Bring Me Sunshine was originally a three-part retrospective in tribute to Eric Morecambe and was hosted by the comedian and author Ben Elton, who is a big fan of Morecambe and Wise; the first episode was screened on 14 May 1994, which would have been his 68th birthday and featured interviews with many people who had guest starred in The Morecambe & Wise Show during its run from 1968 to 1977 and also had a host of memorable clips from the shows.
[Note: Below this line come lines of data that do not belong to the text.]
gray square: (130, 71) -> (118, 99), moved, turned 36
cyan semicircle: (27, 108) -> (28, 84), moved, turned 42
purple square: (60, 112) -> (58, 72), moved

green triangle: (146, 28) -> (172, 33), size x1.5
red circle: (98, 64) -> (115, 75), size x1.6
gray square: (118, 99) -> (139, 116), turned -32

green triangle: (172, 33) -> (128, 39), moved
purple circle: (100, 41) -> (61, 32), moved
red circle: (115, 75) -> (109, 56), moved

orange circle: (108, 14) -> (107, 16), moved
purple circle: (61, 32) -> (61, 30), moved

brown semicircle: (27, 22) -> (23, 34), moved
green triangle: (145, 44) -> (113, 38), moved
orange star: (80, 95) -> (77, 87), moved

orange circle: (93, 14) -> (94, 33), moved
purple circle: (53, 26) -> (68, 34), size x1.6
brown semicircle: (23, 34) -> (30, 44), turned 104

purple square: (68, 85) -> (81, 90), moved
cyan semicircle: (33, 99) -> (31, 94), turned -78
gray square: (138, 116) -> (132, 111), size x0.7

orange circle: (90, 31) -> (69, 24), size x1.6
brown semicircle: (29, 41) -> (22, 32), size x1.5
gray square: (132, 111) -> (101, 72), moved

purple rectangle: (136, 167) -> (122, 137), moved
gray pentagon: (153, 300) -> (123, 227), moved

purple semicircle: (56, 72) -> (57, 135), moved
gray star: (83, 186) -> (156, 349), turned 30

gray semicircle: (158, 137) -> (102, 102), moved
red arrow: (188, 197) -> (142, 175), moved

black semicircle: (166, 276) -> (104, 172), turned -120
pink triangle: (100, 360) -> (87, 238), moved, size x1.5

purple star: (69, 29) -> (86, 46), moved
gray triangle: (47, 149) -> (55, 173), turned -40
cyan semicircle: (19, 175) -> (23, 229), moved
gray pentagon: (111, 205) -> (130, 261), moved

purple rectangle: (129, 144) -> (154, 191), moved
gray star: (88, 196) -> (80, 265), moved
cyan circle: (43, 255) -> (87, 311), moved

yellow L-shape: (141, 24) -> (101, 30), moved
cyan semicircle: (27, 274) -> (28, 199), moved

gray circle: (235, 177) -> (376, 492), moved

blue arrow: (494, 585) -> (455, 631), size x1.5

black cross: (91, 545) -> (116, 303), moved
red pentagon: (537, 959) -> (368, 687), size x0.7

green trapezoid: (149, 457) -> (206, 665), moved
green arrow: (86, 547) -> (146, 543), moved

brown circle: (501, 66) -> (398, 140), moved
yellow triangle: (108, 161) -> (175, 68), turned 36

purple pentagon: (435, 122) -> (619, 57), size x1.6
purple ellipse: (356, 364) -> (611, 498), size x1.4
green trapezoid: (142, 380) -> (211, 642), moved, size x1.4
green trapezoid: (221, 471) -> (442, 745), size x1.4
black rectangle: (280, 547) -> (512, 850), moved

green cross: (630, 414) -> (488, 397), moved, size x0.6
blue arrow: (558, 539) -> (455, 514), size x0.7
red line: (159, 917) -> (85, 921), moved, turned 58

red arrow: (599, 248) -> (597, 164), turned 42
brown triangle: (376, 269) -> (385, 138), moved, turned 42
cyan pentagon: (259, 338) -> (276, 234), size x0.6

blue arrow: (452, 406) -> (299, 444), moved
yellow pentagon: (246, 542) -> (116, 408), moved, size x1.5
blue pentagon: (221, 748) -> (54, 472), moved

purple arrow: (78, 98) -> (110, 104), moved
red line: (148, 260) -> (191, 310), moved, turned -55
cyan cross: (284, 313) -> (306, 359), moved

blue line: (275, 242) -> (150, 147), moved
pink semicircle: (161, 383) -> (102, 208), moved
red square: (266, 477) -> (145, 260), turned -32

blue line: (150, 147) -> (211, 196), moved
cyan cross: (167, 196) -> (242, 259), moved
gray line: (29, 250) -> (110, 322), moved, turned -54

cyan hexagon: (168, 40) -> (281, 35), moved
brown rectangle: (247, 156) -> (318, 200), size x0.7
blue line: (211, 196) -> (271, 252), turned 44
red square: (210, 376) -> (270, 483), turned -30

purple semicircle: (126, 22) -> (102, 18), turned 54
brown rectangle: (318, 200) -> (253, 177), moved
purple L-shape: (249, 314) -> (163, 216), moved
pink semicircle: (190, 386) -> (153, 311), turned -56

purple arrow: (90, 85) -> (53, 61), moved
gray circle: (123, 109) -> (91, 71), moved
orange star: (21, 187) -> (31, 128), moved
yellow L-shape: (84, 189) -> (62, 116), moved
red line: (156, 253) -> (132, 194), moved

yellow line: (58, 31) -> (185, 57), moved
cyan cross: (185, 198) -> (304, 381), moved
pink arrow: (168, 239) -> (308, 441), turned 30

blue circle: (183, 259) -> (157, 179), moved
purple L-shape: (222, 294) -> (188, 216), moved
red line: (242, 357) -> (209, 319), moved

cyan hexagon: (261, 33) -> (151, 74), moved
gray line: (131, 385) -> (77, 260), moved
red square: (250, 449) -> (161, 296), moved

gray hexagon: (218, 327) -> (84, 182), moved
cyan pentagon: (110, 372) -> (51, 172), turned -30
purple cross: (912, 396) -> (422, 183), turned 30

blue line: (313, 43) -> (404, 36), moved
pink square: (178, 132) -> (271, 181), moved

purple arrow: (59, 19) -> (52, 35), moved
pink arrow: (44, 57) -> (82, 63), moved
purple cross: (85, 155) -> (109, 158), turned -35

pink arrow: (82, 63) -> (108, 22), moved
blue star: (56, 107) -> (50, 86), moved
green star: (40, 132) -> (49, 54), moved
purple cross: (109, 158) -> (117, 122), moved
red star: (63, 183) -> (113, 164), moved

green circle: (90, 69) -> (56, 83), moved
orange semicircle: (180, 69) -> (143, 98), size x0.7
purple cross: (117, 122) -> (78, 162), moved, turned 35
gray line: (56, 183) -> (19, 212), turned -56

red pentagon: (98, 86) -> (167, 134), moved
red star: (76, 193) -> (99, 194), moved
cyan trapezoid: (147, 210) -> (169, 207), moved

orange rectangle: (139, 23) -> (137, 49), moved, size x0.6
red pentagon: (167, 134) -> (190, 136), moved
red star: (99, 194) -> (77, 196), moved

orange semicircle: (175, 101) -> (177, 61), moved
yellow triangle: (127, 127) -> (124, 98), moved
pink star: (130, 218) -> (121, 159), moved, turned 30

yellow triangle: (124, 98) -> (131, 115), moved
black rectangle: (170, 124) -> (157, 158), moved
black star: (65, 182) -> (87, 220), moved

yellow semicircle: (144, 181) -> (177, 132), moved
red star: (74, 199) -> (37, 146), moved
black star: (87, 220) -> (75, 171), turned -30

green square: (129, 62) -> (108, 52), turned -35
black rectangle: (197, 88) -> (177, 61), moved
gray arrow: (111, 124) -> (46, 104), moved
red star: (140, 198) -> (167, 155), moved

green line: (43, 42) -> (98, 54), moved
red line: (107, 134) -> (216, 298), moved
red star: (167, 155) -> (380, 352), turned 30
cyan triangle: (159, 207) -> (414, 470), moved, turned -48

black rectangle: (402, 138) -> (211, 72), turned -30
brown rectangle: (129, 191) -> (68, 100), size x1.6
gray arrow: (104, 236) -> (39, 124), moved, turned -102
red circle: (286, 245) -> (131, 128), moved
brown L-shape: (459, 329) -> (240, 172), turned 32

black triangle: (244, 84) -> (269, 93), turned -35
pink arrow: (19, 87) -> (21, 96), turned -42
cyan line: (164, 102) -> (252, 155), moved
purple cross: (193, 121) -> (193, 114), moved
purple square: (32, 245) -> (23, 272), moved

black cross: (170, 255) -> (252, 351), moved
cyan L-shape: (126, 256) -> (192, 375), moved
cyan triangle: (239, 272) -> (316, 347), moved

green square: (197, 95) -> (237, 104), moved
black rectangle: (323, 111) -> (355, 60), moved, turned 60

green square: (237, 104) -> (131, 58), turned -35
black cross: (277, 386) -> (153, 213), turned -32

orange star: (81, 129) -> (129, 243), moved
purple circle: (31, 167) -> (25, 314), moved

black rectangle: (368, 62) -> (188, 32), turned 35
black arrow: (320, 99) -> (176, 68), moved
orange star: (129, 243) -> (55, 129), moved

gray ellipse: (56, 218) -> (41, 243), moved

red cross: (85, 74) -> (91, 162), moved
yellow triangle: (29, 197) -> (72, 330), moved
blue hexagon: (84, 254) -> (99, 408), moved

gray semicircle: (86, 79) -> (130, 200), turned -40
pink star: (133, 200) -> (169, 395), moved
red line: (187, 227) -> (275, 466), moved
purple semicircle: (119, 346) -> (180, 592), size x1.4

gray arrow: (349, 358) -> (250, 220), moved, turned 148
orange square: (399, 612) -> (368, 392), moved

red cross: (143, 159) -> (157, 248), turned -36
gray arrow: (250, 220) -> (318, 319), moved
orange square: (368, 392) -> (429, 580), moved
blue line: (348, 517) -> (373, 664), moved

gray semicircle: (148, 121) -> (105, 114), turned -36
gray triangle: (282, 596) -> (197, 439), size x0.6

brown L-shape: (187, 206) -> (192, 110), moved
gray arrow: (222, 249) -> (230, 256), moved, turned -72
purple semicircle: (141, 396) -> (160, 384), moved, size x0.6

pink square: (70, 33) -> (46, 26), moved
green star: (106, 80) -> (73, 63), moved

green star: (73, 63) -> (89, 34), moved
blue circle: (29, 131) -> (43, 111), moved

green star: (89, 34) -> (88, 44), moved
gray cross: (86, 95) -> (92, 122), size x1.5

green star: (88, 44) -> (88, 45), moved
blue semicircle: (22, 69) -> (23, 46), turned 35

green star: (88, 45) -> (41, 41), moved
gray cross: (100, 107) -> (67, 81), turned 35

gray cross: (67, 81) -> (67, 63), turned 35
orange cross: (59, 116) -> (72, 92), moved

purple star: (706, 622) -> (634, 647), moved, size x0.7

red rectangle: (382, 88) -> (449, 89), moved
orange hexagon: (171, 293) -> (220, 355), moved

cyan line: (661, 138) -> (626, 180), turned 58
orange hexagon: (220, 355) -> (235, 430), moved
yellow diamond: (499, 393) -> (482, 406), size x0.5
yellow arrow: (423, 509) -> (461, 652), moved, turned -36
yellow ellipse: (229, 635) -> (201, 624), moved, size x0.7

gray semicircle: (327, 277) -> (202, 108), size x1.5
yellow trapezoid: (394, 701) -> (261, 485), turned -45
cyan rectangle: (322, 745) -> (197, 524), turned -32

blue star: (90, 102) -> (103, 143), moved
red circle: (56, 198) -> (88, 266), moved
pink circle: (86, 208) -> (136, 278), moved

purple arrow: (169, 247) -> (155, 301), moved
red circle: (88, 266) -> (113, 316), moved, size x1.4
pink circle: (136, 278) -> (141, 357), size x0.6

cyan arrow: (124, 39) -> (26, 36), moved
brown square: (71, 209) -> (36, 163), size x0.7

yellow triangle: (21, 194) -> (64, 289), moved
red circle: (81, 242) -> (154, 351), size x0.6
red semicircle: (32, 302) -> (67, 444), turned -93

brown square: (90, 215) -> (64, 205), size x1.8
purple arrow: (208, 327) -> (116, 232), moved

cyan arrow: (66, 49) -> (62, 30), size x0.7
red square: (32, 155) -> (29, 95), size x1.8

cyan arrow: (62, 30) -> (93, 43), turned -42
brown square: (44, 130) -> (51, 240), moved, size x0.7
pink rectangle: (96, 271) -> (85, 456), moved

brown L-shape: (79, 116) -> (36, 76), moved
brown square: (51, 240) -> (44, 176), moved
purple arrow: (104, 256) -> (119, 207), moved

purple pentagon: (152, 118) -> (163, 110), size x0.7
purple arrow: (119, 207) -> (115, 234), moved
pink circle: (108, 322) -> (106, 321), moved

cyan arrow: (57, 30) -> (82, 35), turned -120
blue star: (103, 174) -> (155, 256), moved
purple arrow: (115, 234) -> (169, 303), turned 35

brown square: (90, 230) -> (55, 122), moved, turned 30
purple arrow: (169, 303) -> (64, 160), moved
Those interviewed included John Thaw, Roy Castle who died a few months afterwards, Diana Rigg as well as comments and tributes from modern day double acts Hale & Pace and Fry & Laurie.

Such was the popularity of the show (which aired in a Saturday evening prime-time slot) that three further editions were hastily commissioned and shown on BBC1 but the three later additions did not include interviews, just classic clips. This meant that the duo, having last performed together in late 1983, made an unexpected and triumphant return to prime time television after a break of over 10 years. Ernie Wise was not asked to participate, which upset him; he was quoted as saying "...you'd have thought they'd have asked for my memories...". The BBC said they didn't want "Too many talking heads". However, the fact that Wise was recovering from a minor stroke he suffered just before Christmas 1993 might have been a factor in his exclusion.

The programmes did much to lift the profile of the double-act, and began a resurgence of interest in their work. In August 1998, Wise was asked to take part in the documentary Bring Me Sunshine: The Heart and Soul of Eric Morecambe. He agreed to do so but he was too ill by the time he was due to be interviewed in late 1998. He died on 21 March 1999.